Now, Jaeggi writes that many therapists believe they know a whole lot more than their patients in vital matters. I´ll just assume that their talking about a similar thing I´m talking about. They haven´t just read more books. They also have a deeper knowledge about what it is like to be human. They know the abyss, they know the heights of euphoria, and they have reflected on and analyzed all of it. For all Jaeggi tells us this is bullshit. While they believe in this self-image, or want to believe in it, they have the same problems everybody else is struggling with even though they´ve been in psychoanalyis for years, and they feel insecure about their own theories.

Then a person like me comes along. A person who competes with them, challenges their theories and is extremely scared of being seen through, found out, psychologically exposed. What ensues is a fight to the finish.

Okay, I´d love to go on but I´m completely exhausted. I might continue tomorrow with some more chapters.




2 Responses to “Figuring out psychotherapy (and my issues with it)”

  1. vicariousrising Says:

    The more I read of peoples’ bad experiences with therapists, the more lucky I feel in some ways. My best therapist (or I should say, the one who worked the best for me) turned out to be an atheist. I didn’t know this about him until about 6 years into our therapy (and this was 6 on and off years as I quit and rejoined therapy. The reason it came up at all was because I was struggling with the who “Higher Power” aspect of Alcoholic’s Anonymous and felt like the group was pushing their “religion” on me. I think my therapist brought it up to help me understand it didn’t make me evil to not drink the kool aid. It never came up again.

    But my point is, I never felt subject to his beliefs, maybe because his belief was to not to push people into his or anyone else’s beliefs. So, now that I think on it, that probably makes him a rare bird. My silly assumption would be that this is what all therapists should aspire to.

    I know I sound like I drank my therapist’s kool aid, but I appreciate him for precisely not ever making me feel like I had to. I pushed him and treated him with rudeness, and the worst he gave back was saying that yes, my behavior made him angry, but OK, what did I want to do?

    Anyway, I think therapy done right is great. But I am becoming more and more aware of how flawed the system is. It makes me sad because I have been helped so much and I’m not sure I could have gotten this far without it.
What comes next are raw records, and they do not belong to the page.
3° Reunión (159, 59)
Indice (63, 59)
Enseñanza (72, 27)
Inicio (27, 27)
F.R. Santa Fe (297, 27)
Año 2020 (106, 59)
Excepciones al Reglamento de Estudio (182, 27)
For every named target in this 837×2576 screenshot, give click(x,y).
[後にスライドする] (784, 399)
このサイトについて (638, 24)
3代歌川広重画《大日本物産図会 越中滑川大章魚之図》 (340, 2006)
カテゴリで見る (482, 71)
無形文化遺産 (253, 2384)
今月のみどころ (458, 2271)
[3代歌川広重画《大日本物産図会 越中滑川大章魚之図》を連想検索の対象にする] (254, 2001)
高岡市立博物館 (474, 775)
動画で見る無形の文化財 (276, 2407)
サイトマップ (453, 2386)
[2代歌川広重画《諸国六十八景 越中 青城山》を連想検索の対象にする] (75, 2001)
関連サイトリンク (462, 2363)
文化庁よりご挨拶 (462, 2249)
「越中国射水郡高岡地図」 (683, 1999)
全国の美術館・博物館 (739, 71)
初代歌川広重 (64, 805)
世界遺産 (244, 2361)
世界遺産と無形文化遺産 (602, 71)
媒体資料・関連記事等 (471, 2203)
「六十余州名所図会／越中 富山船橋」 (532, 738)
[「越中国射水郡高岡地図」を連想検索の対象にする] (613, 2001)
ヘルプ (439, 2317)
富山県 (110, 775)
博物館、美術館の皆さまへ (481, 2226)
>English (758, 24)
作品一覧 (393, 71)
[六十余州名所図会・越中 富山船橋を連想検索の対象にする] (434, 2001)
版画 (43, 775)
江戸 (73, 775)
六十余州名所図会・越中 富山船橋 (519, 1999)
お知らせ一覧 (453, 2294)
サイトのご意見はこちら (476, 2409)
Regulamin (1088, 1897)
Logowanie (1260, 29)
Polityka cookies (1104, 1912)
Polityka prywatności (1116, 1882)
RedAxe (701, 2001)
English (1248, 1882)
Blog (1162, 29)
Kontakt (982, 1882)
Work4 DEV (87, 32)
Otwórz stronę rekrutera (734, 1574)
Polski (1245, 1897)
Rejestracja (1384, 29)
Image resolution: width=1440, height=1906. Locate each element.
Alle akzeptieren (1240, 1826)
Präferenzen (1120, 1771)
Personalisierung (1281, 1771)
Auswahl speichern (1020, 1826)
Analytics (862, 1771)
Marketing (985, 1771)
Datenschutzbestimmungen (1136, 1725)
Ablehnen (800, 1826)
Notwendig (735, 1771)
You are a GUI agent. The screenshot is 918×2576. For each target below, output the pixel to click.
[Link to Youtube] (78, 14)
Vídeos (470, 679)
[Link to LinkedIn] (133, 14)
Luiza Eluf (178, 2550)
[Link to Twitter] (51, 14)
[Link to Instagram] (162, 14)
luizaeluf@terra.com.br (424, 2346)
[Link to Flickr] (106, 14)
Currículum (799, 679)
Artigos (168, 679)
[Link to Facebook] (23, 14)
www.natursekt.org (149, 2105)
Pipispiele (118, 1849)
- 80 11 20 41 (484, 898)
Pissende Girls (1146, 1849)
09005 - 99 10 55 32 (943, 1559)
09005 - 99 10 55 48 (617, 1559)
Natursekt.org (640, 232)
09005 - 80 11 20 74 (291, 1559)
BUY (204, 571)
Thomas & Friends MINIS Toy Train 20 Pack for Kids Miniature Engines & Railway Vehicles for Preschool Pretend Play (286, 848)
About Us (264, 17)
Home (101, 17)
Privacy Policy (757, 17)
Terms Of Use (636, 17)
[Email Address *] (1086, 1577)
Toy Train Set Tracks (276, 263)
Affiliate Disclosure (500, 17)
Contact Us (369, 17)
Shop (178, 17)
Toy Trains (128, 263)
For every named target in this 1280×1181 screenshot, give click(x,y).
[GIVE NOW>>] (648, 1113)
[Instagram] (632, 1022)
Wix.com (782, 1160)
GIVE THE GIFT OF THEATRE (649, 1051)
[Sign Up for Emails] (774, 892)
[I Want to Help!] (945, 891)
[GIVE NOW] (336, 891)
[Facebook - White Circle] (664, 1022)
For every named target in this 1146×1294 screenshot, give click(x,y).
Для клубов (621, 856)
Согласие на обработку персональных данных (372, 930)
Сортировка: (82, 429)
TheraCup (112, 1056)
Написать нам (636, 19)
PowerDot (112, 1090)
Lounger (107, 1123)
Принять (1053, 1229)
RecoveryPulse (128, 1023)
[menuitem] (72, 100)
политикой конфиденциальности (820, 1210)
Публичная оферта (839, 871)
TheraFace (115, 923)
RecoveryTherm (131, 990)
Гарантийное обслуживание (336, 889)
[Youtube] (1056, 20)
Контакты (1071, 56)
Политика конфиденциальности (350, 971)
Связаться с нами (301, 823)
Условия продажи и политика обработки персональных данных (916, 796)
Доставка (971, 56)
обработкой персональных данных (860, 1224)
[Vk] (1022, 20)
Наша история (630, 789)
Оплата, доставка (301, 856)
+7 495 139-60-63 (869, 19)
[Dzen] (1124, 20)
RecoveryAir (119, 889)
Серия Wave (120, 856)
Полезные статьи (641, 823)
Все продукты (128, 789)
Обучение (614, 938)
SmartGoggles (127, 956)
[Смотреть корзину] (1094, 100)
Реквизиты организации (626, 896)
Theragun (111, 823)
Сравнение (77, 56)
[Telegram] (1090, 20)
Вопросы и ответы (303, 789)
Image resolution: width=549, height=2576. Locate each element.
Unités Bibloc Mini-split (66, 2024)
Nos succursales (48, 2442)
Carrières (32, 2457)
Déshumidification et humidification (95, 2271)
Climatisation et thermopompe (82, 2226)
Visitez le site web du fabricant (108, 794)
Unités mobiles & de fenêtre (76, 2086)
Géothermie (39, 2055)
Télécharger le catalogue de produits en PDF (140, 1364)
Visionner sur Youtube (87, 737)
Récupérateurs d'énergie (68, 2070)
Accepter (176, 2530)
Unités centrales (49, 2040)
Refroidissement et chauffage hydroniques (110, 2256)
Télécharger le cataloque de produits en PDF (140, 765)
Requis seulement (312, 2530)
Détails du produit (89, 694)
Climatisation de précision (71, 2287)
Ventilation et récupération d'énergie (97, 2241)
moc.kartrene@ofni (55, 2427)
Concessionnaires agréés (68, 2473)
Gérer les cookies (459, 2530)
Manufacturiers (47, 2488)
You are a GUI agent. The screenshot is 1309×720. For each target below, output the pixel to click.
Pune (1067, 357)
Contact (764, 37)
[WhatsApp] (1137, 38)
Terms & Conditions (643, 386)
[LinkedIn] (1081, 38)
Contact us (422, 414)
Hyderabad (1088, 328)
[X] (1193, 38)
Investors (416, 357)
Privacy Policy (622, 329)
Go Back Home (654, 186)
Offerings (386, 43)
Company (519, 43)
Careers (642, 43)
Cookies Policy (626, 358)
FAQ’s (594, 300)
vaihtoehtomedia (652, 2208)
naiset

Then again, I have walked away from things that failed to work, so maybe I am more instrumental in my healing than I give myself credit for.

    Ugh. I just hate that people parade themselves as professionals out there when they are, for lack of a better word, vampires themselves.

  2. Even I have recently had a good experience with the helping profession. I saw a coach over career choices, we ended up talking a lot about my current life problems and afterwards I felt both understood and motivated to work on some things. I think I trusted her because she was completely open about her opinions. She didn´t push them on me, but she didn´t pretend she was neutral. I don´t agree with many of her views, but her directness impressed me. Another girl who was also seeing her (it was group coaching) didn´t get along with her at all, though. Even though I liked our coach I could easily sympathize with the girl. She was dissatisfied, and I think the coach shouldn´t have reacted so confrontatively. Anyway, it shows how different peoples´ needs are.

    So, yes, I´d say I agree, therapy/counselling can be great. I believe a practical approach to one´s own healing is a very good idea. I guess I could have spared myself many unfortunate experiences if I´d had such an approach. When I first did transference-focused psychotherapy I merely wanted to explore my childhood, but the second time I sought it out precisely for the ideas, attitudes and practices which I now criticize.